As the sacrifice builds and the losses mount, economic development corporations advertise the area as prime real estate for more facilities and infrastructure – even as markets steadily move away from fossil fuels. Exports are a tenuous lifeline for an industry drowning in an oversupply of oil and gas, but advocates like the Port of Corpus Christi Authority insist on proposing, financing, and constructing new crude oil and liquefied natural gas (LNG) export terminals along the Gulf Coast, including the BlueWater and GulfLink terminals.
These Texan sites are further captured in the Story Map below, as are the footprints of countless other existing and proposed petrochemical infrastructure sites, from the frac sand mines south of San Antonio down into Corpus Christi Bay, the mushrooming industry along the La Quinta Channel, up the Gulf Coast to Freeport, and finally along the always hectic Houston Ship Channel that empties out into Galveston Bay.

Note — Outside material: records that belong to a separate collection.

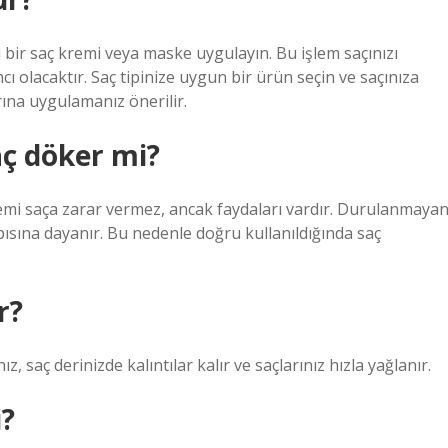
bir saç kremi veya maske uygulayın. Bu işlem saçınızı
lacaktır. Saç tipinize uygun bir ürün seçin ve saçınıza
rına uygulamanız önerilir.
ç döker mi?
remi saça zarar vermez, ancak faydaları vardır. Durulanmaya
apısına dayanır. Bu nedenle doğru kullanıldığında saç
r?
 saç derinizde kalıntılar kalır ve saçlarınız hızla yağlanır.
i?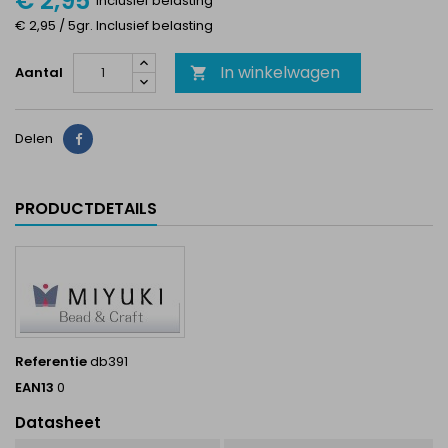
€ 2,95
Inclusief belasting
€ 2,95 / 5gr. Inclusief belasting
In winkelwagen
Aantal

Delen
Delen
PRODUCTDETAILS
Referentie
db391
EAN13
0
Datasheet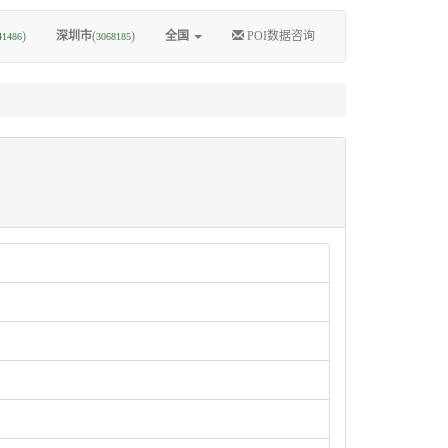
)
深圳市
(
)
全国
POI数据咨询
41486
3068185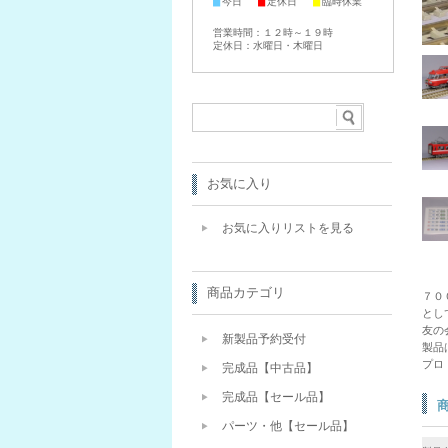
■
■
■
今日
定休日
臨時休業
営業時間：１２時～１９時
定休日：水曜日・木曜日
お気に入り
お気に入りリストを見る
商品カテゴリ
７０
とし
友の
新製品予約受付
製品
プロ
完成品【中古品】
完成品【セール品】
パーツ・他【セール品】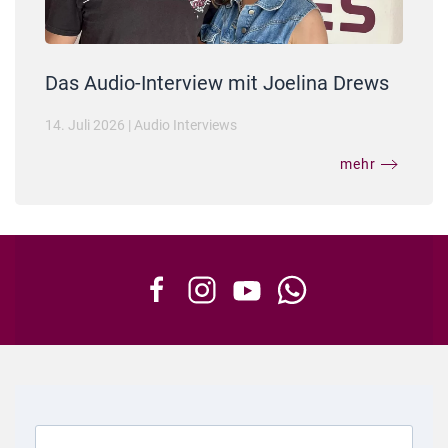
Das Audio-Interview mit Joelina Drews
14. Juli 2026
|
Audio Interviews
mehr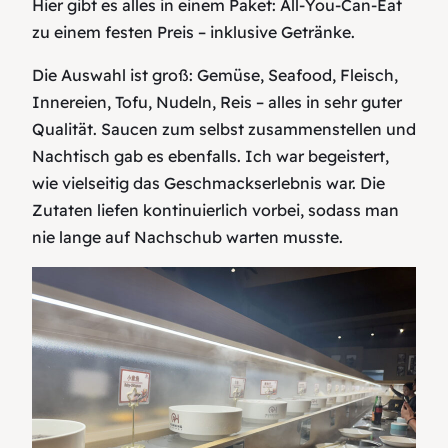
Hier gibt es alles in einem Paket: All-You‑Can‑Eat
zu einem festen Preis – inklusive Getränke.
Die Auswahl ist groß: Gemüse, Seafood, Fleisch,
Innereien, Tofu, Nudeln, Reis – alles in sehr guter
Qualität. Saucen zum selbst zusammenstellen und
Nachtisch gab es ebenfalls. Ich war begeistert,
wie vielseitig das Geschmackserlebnis war. Die
Zutaten liefen kontinuierlich vorbei, sodass man
nie lange auf Nachschub warten musste.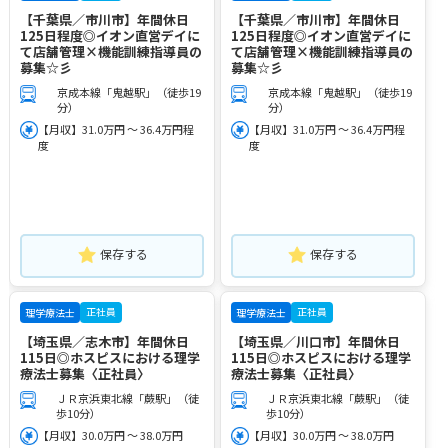
【千葉県／市川市】年間休日
【千葉県／市川市】年間休日
125日程度◎イオン直営デイに
125日程度◎イオン直営デイに
て店舗管理×機能訓練指導員の
て店舗管理×機能訓練指導員の
募集☆彡
募集☆彡
京成本線「鬼越駅」（徒歩19
京成本線「鬼越駅」（徒歩19
分）
分）
【月収】31.0万円 ～ 36.4万円程
【月収】31.0万円 ～ 36.4万円程
度
度
保存する
保存する
正社員
正社員
理学療法士
理学療法士
【埼玉県／志木市】年間休日
【埼玉県／川口市】年間休日
115日◎ホスピスにおける理学
115日◎ホスピスにおける理学
療法士募集〈正社員〉
療法士募集〈正社員〉
ＪＲ京浜東北線「蕨駅」（徒
ＪＲ京浜東北線「蕨駅」（徒
歩10分）
歩10分）
【月収】30.0万円 ～ 38.0万円
【月収】30.0万円 ～ 38.0万円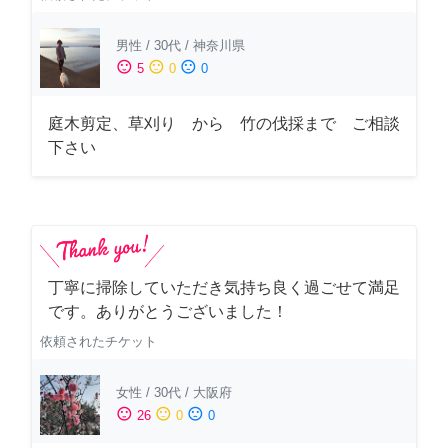
男性
/
30代
/
神奈川県
sentiment_satisfied
sentiment_neutral
sentiment_dissatisfied
5
0
0
庭木剪定、草刈り から 竹の伐採まで ご相談
下さい
丁寧に掃除していただき気持ち良く過ごせて満足
です。ありがとうございました！
依頼されたチケット
女性
/
30代
/
大阪府
sentiment_satisfied
sentiment_neutral
sentiment_dissatisfied
26
0
0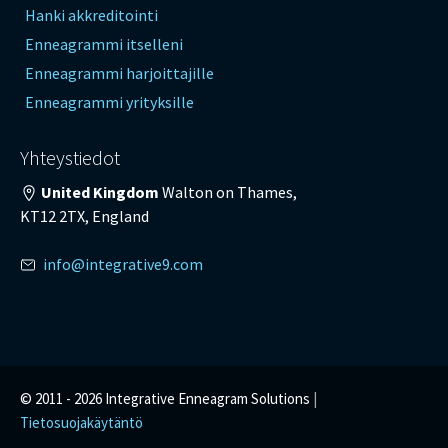
Hanki akkreditointi
Enneagrammi itselleni
Enneagrammi harjoittajille
Enneagrammi yrityksille
Yhteystiedot
United Kingdom
Walton on Thames,
KT12 2TX, England
info@integrative9.com
© 2011 -
2026 Integrative Enneagram Solutions
|
Tietosuojakäytäntö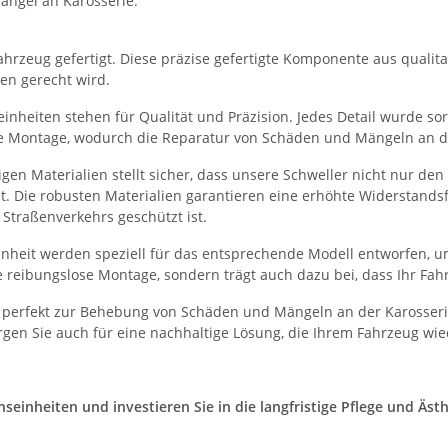
ängel an Karosserie.
hrzeug gefertigt. Diese präzise gefertigte Komponente aus qualitati
en gerecht wird.
nheiten stehen für Qualität und Präzision. Jedes Detail wurde sorg
he Montage, wodurch die Reparatur von Schäden und Mängeln an der
en Materialien stellt sicher, dass unsere Schweller nicht nur de
et. Die robusten Materialien garantieren eine erhöhte Widerstand
Straßenverkehrs geschützt ist.
heit werden speziell für das entsprechende Modell entworfen, um
 reibungslose Montage, sondern trägt auch dazu bei, dass Ihr Fah
 perfekt zur Behebung von Schäden und Mängeln an der Karosserie
gen Sie auch für eine nachhaltige Lösung, die Ihrem Fahrzeug wie
inheiten und investieren Sie in die langfristige Pflege und Ästhe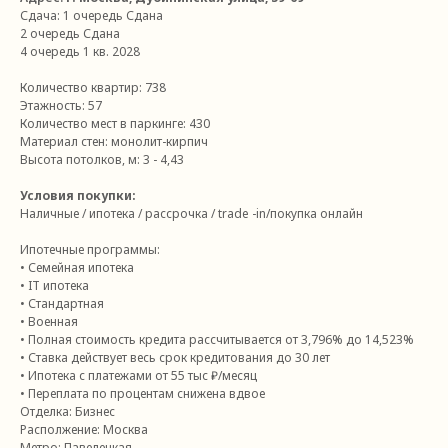
Сдача:
1 очередь Сдана
2 очередь Сдана
4 очередь 1 кв. 2028
Количество квартир: 738
Этажность: 57
Количество мест в паркинге: 430
Материал стен: монолит-кирпич
Высота потолков, м: 3 - 4,43
Условия покупки:
Наличные / ипотека / рассрочка / trade -in/покупка онлайн
Ипотечные программы:
• Семейная ипотека
• IT ипотека
• Стандартная
• Военная
• Полная стоимость кредита рассчитывается от 3,796% до 14,523%
• Ставка действует весь срок кредитования до 30 лет
• Ипотека с платежами от 55 тыс ₽/месяц
• Переплата по процентам снижена вдвое
Отделка: Бизнес
Располжение: Москва
Метро: Павелецкая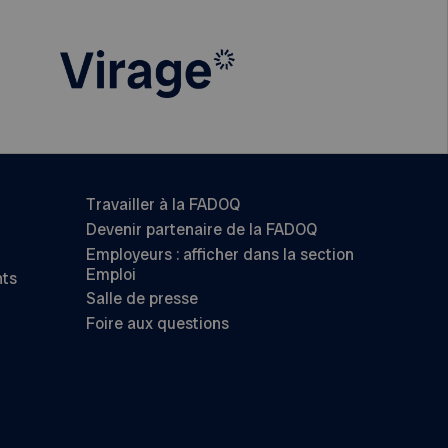
Travailler à la FADOQ
Devenir partenaire de la FADOQ
Employeurs : afficher dans la section
Emploi
nts
Salle de presse
Foire aux questions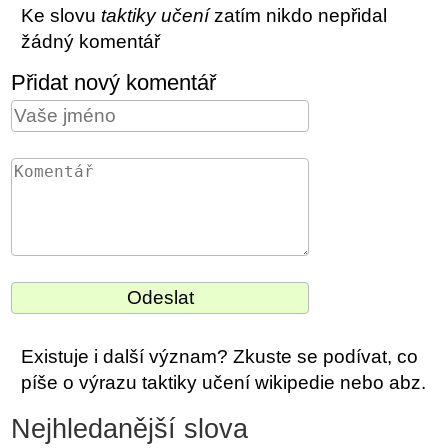
Ke slovu
taktiky učení
zatím nikdo nepřidal
žádný komentář
Přidat nový komentář
Existuje i další význam? Zkuste se podívat, co
píše o výrazu taktiky učení wikipedie nebo abz.
Nejhledanější slova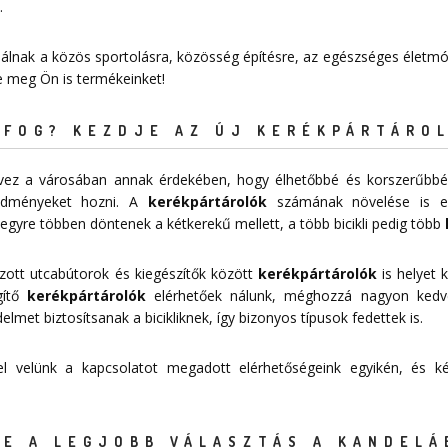
.
nálnak a közös sportolásra, közösség építésre, az egészséges életmód
je meg Ön is termékeinket!
FOG? KEZDJE AZ ÚJ KERÉKPÁRTÁROL
tervez a városában annak érdekében, hogy élhetőbbé és korszerűbbé
redményeket hozni. A
kerékpártárolók
számának növelése is egy
egyre többen döntenek a kétkerekű mellett, a több bicikli pedig több
zott utcabútorok és kiegészítők között
kerékpártárolók
is helyet k
égítő
kerékpártárolók
elérhetőek nálunk, méghozzá nagyon ked
et biztosítsanak a bicikliknek, így bizonyos típusok fedettek is.
 fel velünk a kapcsolatot megadott
elérhetőségeink
egyikén, és kér
E A LEGJOBB VÁLASZTÁS A KANDELÁ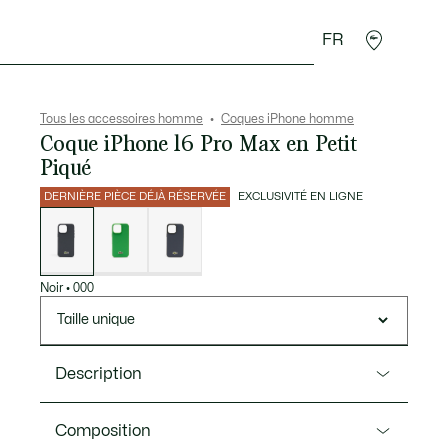
FR
 Maroquinerie
Sport
Cadeaux Crocodile
Secon
Tous les accessoires homme
Coques iPhone homme
Coque iPhone 16 Pro Max en Petit
Piqué
DERNIÈRE PIÈCE DÉJÀ RÉSERVÉE
EXCLUSIVITÉ EN LIGNE
Liste
des
déclinaisons
Noir
•
000
Taille unique
Description
Ref. NP1608MP
Composition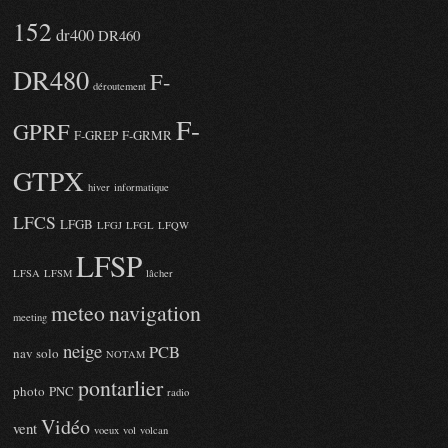
152
dr400
DR460
DR480
F-
déroutement
F-
GPRF
F-GREP
F-GRMR
GTPX
hiver
informatique
LFCS
LFGB
LFGJ
LFGL
LFQW
LFSP
LFSA
LFSM
lâcher
meteo
navigation
meeting
neige
PCB
nav solo
NOTAM
pontarlier
photo
PNC
radio
Vidéo
vent
voeux
vol
volcan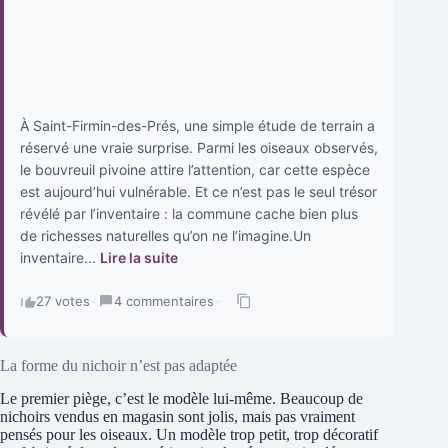
À Saint-Firmin-des-Prés, une simple étude de terrain a
réservé une vraie surprise. Parmi les oiseaux observés,
le bouvreuil pivoine attire l’attention, car cette espèce
est aujourd’hui vulnérable. Et ce n’est pas le seul trésor
révélé par l’inventaire : la commune cache bien plus
de richesses naturelles qu’on ne l’imagine.Un
inventaire...
Lire la suite
27 votes
·
4 commentaires
·
La forme du nichoir n’est pas adaptée
Le premier piège, c’est le modèle lui-même. Beaucoup de
nichoirs vendus en magasin sont jolis, mais pas vraiment
pensés pour les oiseaux. Un modèle trop petit, trop décoratif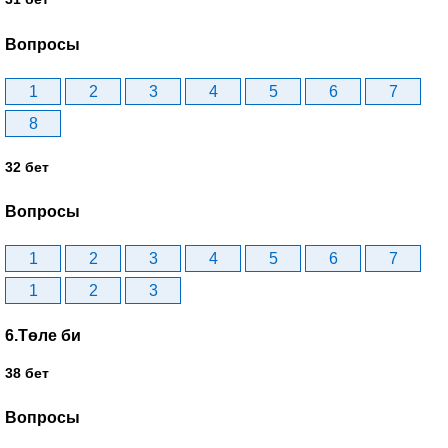
Вопросы
1
2
3
4
5
6
7
8
32 бет
Вопросы
1
2
3
4
5
6
7
1
2
3
6.Төле би
38 бет
Вопросы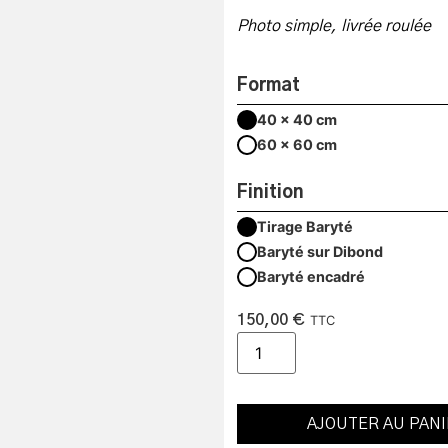
Photo simple, livrée roulée
Format
40 x 40 cm
60 x 60 cm
Finition
Tirage Baryté
Baryté sur Dibond
Baryté encadré
150,00
€
TTC
AJOUTER AU PAN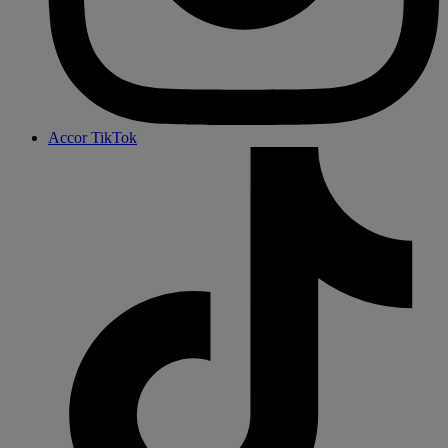
Accor TikTok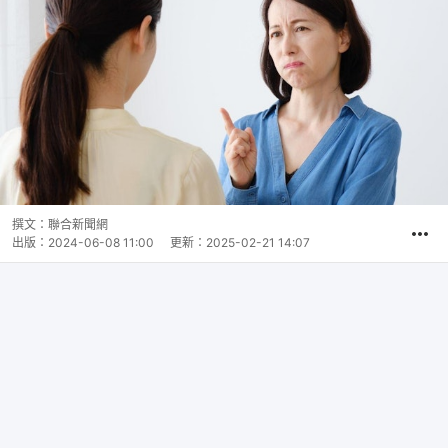
撰文：
聯合新聞網
出版：
2024-06-08 11:00
更新：
2025-02-21 14:07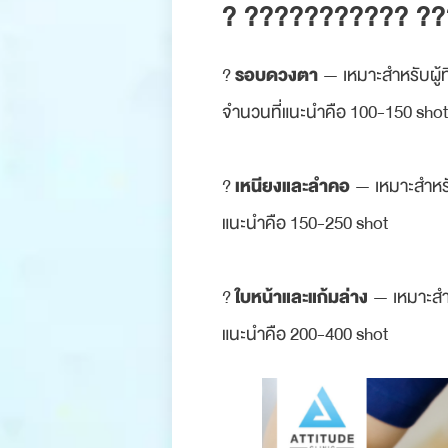
? ??????????? ??? 
รอบดวงตา
?
— เหมาะสำหรับผู้ที
จำนวนที่แนะนำคือ 100-150 shot
เหนียงและลำคอ
?
— เหมาะสำหรั
แนะนำคือ 150-250 shot
ใบหน้าและแก้มล่าง
?
— เหมาะสำหร
แนะนำคือ 200-400 shot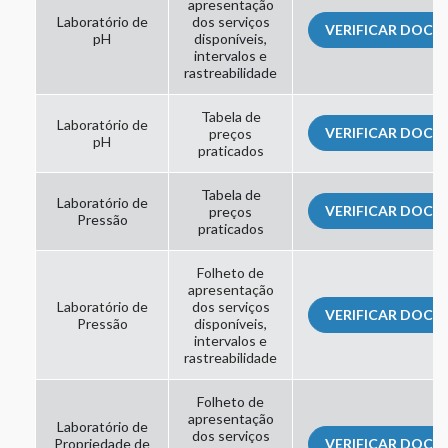
apresentação
Laboratório de
dos serviços
VERIFICAR DOC
pH
disponíveis,
intervalos e
rastreabilidade
Tabela de
Laboratório de
VERIFICAR DOC
preços
pH
praticados
Tabela de
Laboratório de
VERIFICAR DOC
preços
Pressão
praticados
Folheto de
apresentação
Laboratório de
dos serviços
VERIFICAR DOC
Pressão
disponíveis,
intervalos e
rastreabilidade
Folheto de
apresentação
Laboratório de
dos serviços
Propriedade de
VERIFICAR DOC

Left to Right: Corpus Christi native and Coastal Alliance to Protect Our Environment (CAPE) member Dewey Magee, FracTracker Alliance’s Ted Auch, and LightHawk pilot Scott Humphries stand outside Scott’s Beechcraft Bonanza A-36 at McCampbell-Porter Airport in Aransas Pass, TX, November 11th, 2019. Photo by Errol Summerlin
The View of Corpus Christi’s Petrochemical Corridor along La Quinta Channel and Tule Lake Shipping Channel from 200’ above McCampbell-Porter Airport in Aransas Pass, TX, November 11th, 2019. Photo by Ted Auch, FracTracker Alliance
I reached out to pilot and native Houstonian Scott Humphries for his thoughts on what he expected and what he gleaned from our flight. He wrote the following:
Question #1: What about our proposed flight interested you as a Texan and/or Houstonian – or just more generally – what interested you about this mission?
I’ve always tried to be environmentally conscious, and always try to have, “think globally, act locally” rummaging around in my head, but this mission (and affiliating with LightHawk generally) presented an opportunity for me to try to (hopefully) have a little more impact than just personally recycling, outlawing Styrofoam cups at our office, etc. Separately, as a longtime Houstonian, I’ve always been proud to live and work in what many refer to as the “Energy Capital of the World.” This mission seemed a useful way to do some small part to help make sure that title continues to be held responsibly.
Question #2: After conducting the flights, or as they were happening, did you learn anything, or have any thoughts that surprised you or realizations about anything particular?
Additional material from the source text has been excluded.